Niente Giustizia alla Lega, con l’ex pm Carlo Nordio eletto in FdI sempre più probabile guardasigilli, così come ai Fratelli andrà la Difesa. Non a chi avrebbe più che volentieri varcato da titolare l’ingresso di Palazzo Baracchini, ovvero Guido Crosetto, bensì al presidente del Copasir Adolfo Urso. Per il cofondatore Meloni ha in mente il dicastero per lo Sviluppo Economico e il gigante di Marene certamente non dirà di no, anche se potrebbe chiedere un rinforzino con deleghe aggiuntive per quanto riguarda il settore dell’energia. Altri punti fermi nello scacchiere sono il leghista Gian Marco Centinaio all’Agricoltura, l’ex presidente della Puglia Raffaele Fitto agli Affari Europei, ambasciatore della Meloni a Bruxelles, e Maurizio Lupi ai Rapporti con il Parlamento. Per la Transizione Ecologica dove è assai difficile la riconferma di Roberto Cingolani, che pure non dispiacerebbe affatto alla premier in pectore, si parla del “fratello” Fabio Rampelli o, nel caso di uno spacchettamento delle deleghe, dell’ex presidente di Confindustria Antonio D’Amato (molto sponsorizzato da Crosetto). Per il Lavoro si parla sempre più insistentemente di un tecnico in quota Fratelli d’Italia e nome più gettonato è quello di Marina Calderone, presidente dell’Ordine dei consulenti del Lavoro. Nell’elenco pare scomparsa Letizia Moratti, la vicepresidente della Lombardia che ha lasciato intendere di essere disposta a rinunciare alla sfida con Attilio Fontana solo in cambio della poltrona di Roberto Speranza. Non è il caso di gettare altra benzina sul fuoco, confermano dall’inner circle meloniano. Nulla in contrario all’ingresso di Maria Elisabetta Alberti Casellati, ma come detto non alla Giustizia, mentre il forzista Alberto Barachini aspirerebbe a diventare ministro dei Beni Culturali così come un dicastero dovrebbe essere assegnato anche ad Anna Maria Bernini.

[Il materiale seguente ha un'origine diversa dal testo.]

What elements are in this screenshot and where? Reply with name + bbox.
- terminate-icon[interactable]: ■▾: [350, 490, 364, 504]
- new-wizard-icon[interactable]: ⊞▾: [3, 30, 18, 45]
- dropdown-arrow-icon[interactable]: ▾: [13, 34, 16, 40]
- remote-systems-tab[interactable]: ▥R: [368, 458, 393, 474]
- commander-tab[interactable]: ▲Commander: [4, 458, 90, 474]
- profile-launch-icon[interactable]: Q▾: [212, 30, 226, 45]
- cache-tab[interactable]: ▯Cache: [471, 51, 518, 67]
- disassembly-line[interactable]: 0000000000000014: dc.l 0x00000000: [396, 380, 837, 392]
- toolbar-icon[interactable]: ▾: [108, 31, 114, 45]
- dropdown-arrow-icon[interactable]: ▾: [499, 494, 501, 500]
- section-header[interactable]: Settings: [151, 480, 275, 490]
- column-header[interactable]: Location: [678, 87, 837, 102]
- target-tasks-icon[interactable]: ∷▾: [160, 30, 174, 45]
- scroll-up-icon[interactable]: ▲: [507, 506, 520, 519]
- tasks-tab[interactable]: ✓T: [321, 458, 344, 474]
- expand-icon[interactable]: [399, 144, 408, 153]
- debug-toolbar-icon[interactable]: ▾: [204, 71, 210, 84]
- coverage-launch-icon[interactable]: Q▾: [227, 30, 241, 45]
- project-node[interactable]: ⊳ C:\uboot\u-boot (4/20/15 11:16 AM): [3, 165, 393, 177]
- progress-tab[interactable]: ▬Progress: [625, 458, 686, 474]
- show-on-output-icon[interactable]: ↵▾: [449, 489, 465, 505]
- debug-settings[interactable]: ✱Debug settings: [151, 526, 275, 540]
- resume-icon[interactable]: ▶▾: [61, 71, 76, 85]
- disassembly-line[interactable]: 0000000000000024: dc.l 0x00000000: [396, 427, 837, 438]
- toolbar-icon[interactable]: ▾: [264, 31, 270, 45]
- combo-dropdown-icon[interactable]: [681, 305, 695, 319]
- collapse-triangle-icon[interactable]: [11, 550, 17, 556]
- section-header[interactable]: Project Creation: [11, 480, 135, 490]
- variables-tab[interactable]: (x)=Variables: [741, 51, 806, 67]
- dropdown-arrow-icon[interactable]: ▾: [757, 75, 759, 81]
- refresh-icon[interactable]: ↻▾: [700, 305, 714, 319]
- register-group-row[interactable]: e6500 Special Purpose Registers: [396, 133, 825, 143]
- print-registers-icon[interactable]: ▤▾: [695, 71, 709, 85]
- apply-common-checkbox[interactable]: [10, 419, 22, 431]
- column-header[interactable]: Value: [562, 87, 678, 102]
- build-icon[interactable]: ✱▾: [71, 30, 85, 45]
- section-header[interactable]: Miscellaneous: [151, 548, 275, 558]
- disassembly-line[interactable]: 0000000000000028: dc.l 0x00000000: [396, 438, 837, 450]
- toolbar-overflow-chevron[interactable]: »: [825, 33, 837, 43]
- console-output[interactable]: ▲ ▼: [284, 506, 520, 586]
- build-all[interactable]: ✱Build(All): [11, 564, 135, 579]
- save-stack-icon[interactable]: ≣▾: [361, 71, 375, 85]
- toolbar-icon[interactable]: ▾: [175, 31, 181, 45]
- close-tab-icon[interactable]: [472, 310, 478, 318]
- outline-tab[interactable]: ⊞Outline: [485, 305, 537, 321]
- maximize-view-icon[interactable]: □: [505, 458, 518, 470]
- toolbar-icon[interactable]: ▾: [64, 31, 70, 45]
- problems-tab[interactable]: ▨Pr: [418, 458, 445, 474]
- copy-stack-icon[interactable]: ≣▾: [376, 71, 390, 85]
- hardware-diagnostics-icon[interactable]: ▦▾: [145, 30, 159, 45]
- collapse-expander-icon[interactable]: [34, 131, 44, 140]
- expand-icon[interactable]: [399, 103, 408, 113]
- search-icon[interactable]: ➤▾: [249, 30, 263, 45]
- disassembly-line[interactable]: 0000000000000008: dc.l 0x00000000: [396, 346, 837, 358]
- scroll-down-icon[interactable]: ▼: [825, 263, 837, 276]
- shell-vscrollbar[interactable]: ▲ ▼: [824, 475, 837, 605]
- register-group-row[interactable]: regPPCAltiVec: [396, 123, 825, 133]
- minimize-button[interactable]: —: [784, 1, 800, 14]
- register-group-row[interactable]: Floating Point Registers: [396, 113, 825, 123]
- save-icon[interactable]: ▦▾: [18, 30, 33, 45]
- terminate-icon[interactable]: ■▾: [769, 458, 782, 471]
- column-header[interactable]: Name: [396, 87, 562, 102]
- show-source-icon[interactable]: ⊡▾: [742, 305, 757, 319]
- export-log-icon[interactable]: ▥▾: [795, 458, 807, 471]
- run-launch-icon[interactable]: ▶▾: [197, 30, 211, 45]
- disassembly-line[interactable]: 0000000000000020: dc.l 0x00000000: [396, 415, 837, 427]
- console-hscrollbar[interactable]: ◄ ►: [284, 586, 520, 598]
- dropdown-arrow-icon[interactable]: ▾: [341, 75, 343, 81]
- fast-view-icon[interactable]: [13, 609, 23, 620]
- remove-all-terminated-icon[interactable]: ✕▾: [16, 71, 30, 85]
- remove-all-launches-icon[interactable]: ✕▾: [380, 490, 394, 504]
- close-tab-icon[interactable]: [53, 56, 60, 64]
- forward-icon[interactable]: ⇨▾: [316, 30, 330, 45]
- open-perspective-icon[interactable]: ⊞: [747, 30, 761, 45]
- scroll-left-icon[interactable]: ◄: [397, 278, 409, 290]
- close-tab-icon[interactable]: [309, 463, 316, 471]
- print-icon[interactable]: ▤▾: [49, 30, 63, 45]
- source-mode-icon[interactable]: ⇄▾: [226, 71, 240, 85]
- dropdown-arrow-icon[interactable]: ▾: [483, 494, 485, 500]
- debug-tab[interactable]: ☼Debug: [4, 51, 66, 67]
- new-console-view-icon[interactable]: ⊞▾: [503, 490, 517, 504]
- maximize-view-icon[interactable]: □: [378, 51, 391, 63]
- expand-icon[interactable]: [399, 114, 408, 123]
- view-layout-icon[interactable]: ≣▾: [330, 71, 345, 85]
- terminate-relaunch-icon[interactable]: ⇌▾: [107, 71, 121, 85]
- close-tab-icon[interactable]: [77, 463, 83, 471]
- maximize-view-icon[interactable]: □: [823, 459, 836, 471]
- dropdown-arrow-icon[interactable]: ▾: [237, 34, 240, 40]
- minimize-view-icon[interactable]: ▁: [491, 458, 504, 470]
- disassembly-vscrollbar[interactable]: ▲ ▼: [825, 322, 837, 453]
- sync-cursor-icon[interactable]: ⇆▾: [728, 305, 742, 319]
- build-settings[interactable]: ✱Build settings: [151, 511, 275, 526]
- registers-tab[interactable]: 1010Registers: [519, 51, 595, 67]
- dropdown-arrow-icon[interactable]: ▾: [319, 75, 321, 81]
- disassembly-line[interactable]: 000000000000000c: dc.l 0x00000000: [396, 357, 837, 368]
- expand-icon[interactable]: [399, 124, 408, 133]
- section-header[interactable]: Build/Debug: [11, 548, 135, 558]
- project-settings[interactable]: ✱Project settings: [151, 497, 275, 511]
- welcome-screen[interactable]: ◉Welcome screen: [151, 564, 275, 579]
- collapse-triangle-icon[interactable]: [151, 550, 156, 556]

Nel gioco di incastri, per Crosetto, potrebbe esserci anche un ruolo diretto a Palazzo Chigi come sottosegretario alla Presidenza del Consiglio, in tandem con l’ideologo di riferimento della Meloni Giovanbattista Fazzolari: un posto che visto il rapporto con gli alleati potrebbe essere non poco utile alla premier per togliere, nel caso, le castagne dal fuoco. Ben diverse da quelle raccolte ieri da Pichetto.